Ce texte résume avant l’heure ce que sera la position du futur prix Nobel
face aux violences qui vont ensanglanter l’Algérie : rappeler sans cesse que
l’injustice et la violence coloniales sont les causes du terrorisme tout en
condamnant le terrorisme comme moyen de lutte. Ce rejet du terrorisme qui tue
des innocents n’était pas, comme ses détracteurs l’ont souvent présentée, une
position confortable pour éviter d’avoir à se prononcer sur l’indépendance de
l’Algérie et il n’en fait pas, loin de là, un partisan d’une Algérie enfermée
dans le système colonial. Camus n’était pas un pacifiste à tout crin. Il avait
été dans la Résistance en France et pouvait comprendre qu’un peuple privé de
liberté eût recours à des attentats terroristes mais il se refusait au meurtre
de civils innocents que ce fût par l’armée française ou par les terroristes du
FLN.
En 1951, bien avant le déclenchement des premiers attentats en Algérie, il
avait donné en exemple, dans l’Homme Révolté, avec une évidente admiration, les
terroristes russes appartenant à l’Organisation de combat du parti socialiste
révolutionnaire russe :
« S’ils ont vécu la terreur, s’ils ont eu foi en elle, ils n’ont jamais
cessé d’y être déchirés… Ces exécuteurs qui mettaient leur vie en jeu et si
totalement ne touchaient à celle des autres qu’avec la conscience la plus
pointilleuse. L’attentat contre le grand-duc Serge échoue une première fois
parce que Kaliayev, approuvé par tous ses camarades, refuse de tuer les enfants
qui se trouvaient dans la voiture du grand Duc…. Savinkov… s’oppose à un
attentat contre l’Amiral Doubassof dans le rapide Petersburg-Moscou dans la
crainte de tuer des étrangers et… au moment de s’évader d’une prison annonce à
ses amis que s’il est poursuivi, il tirera sur les officiers mais préfèrera se
tuer plutôt que de tirer sur des soldats… Voiranovski « ce tueur d’hommes » qui
avoue n’avoir jamais chassé trouvant cette occupation barbare déclare à son tour
« Si Doubassof est accompagné de sa femme je ne jetterai pas la bombe. »

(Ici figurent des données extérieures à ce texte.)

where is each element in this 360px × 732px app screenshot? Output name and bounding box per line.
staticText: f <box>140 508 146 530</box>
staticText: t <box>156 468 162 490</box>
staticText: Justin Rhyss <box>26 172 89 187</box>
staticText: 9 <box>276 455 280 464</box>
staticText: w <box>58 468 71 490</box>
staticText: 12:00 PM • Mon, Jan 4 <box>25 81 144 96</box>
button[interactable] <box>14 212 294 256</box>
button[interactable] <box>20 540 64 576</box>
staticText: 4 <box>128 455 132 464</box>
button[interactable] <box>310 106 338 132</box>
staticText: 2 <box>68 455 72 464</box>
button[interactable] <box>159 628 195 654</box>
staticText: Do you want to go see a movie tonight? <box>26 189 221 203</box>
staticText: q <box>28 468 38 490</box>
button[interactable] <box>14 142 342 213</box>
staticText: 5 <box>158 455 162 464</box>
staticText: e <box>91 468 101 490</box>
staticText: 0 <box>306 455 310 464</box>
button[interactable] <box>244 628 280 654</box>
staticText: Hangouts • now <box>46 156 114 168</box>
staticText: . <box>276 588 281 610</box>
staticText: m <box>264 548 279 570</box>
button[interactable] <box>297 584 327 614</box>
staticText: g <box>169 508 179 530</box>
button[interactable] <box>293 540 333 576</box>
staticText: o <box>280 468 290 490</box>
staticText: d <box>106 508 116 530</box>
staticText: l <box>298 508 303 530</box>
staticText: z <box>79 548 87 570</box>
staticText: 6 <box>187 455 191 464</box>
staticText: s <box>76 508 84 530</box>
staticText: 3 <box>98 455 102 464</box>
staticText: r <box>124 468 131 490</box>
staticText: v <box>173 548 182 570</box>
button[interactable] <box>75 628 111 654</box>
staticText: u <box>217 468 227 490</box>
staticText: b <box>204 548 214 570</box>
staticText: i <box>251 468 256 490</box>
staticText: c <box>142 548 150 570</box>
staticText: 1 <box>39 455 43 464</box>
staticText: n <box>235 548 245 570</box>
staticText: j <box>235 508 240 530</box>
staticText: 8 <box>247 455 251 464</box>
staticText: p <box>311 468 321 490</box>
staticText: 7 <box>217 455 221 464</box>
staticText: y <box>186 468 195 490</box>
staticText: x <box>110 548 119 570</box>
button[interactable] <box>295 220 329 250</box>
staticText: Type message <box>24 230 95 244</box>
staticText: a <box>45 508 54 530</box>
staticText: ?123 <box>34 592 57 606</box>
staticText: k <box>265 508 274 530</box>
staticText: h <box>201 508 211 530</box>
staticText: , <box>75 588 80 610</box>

On est bien loin de l’appel au meurtre d’un Jean Paul Sartre écrivant de
son salon parisien dans sa préface aux Damnés de la terre de Frantz Fanon :
« Car, en le premier temps de la révolte, il faut tuer : abattre un Européen
c’est faire d’une pierre deux coups, supprimer en même temps un oppresseur et un
opprimé : restent un homme mort et un homme libre"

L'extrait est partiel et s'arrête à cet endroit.